EM cluster db using selected attributes
label rows by the clusters
parse results

divide db into 10 bins
run nb, JRip, oner, prism, ZeroR, j48 using cluster labels as the class

keep clusters that are greater than the db average (effect size),
AND pd, pf, calc you gave me today in classification

record the cluster patterns, and rows and columns

change 1s in the clusters to 0s (non overlapping biclusters)

end loop

? do I recalculate the db average or use inital avg
? classification performance criteria

CODE (thus far)


Weka="nice -n 20 java -Xmx2048M -cp $Jar "

cp $Input /tiny/data/trialInput.arff

cat $Input | ./dbAvg.awk
#DbAvg=`cat $Input | ./dbAvg.awk`
#echo "DbAvg" $DbAvg

#LOOP OVER CONFIDENCE LEVELS or MinRulesPerc(aka coverage)


#run FPGrowth
$Weka weka.associations.FPGrowth -P 1 -I -1 -N 20 -T 0 -C $CONFIDENCE -D $STEP -U $UPPER -M $MinRulesPerc -t $Input > fpResults$MinRulesPerc$CONFIDENCE.txt

#extract unique 4-mers from FP

cat fpResults$MinRulesPerc$CONFIDENCE.txt |
sed 's/_binarized/ /g' |
sed -e 's/=1/ /g' -e 's/=0/ /g' |
./fpFieldParser.awk > attA$MinRulesPerc$CONFIDENCE.txt

#compile list of attribute numbers

cat fieldsNum.txt separator.txt attA$MinRulesPerc$CONFIDENCE.txt  |
./makeFieldNumList.awk > fieldListA$MinRulesPerc$CONFIDENCE.txt
#remove last comma

sed 's/.\{1\}$//' attIndicies.txt > fldListA$MinRulesPerc$CONFIDENCE.txt
sed 's/.\{1\}$//' inverseAttIndicies.txt > fldListIA$MinRulesPerc$CONFIDENCE.txt

#put list into variable

InvAttSet=`cat fldListIA$MinRulesPerc$CONFIDENCE.txt`
echo $InvAttSet

#cluster all instances on the reduced attribute list

$Weka weka.filters.unsupervised.attribute.AddCluster -W "weka.clusterers.EM  -t $Input -I 100 -N -1 -M 1.0E-6 -S 100" -I $InvAttSet

#keep clusters that are 30% more than the db average
#AND Test well 70+


used 'time' and got these numbers

real 0m33.106s
user 0m38.313s
sys 0m0.890s

Vasil - Progress Report

1. From the previous meeting, I showed that we can approximate the NEMS score results by training on 10% of the population.
However, by clustering (cluster+LR and cluster+Centroid) we did not get better results than by applying linear regression on the entire instances space.

I tried a new method of grid clustering.

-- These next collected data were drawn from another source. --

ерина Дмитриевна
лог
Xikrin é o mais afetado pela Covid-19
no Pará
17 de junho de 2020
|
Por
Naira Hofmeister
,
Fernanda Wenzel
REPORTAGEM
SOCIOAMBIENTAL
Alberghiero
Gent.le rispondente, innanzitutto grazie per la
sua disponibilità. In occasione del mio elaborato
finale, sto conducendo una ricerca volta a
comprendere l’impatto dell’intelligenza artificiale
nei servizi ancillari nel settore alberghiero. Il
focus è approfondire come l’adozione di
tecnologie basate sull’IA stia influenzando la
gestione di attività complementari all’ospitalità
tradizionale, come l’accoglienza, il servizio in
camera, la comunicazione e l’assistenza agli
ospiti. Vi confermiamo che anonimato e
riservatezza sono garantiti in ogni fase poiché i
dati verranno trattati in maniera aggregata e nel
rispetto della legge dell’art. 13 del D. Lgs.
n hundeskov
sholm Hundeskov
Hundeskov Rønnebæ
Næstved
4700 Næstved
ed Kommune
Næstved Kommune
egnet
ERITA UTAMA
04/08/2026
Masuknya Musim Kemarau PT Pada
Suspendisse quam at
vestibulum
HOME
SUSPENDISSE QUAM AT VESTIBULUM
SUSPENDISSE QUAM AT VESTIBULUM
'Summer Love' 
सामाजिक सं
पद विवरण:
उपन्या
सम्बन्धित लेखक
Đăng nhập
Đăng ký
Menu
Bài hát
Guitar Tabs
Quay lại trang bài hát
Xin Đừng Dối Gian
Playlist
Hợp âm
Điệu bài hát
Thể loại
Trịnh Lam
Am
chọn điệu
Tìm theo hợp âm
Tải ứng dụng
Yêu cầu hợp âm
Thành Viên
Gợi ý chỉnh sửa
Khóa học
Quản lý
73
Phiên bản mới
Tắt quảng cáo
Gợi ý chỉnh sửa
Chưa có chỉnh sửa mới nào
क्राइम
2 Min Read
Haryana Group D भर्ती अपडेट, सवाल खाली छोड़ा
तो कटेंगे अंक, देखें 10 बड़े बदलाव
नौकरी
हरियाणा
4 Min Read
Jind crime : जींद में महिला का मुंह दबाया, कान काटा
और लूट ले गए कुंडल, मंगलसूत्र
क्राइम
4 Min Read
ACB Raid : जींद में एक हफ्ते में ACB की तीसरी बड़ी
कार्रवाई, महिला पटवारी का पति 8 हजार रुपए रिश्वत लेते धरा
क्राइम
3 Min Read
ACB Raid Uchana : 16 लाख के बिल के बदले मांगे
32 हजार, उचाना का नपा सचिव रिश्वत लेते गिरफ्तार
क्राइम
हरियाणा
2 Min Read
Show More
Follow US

Instead of using Recursive FastMap, the projected instance space was split into a specific number of equally-sized quadrants, then the quadrants were clustered using the variance filter.
I used different number of quadrants to split the space, but still clustering could not outperform the linear regression on the entire space.

2. Next I have shifted by attention on applying the clustering methods on defect prediction data. (I am currently using the ant data set from promise repository).

- The instance space is projected using FastMap.
- Then the instance space is recursively split into quadrants on the median of x and y dimensions.
- The clusters are created using Entropy to combine quadrants (i.e. a quadrant is not added if the entropy is increased).

- Apply Naive Bayes on the entire space and on clusters. (The implementation will be finished today and I can report the results).
- Use information gain to define the attributes that contribute on clustering.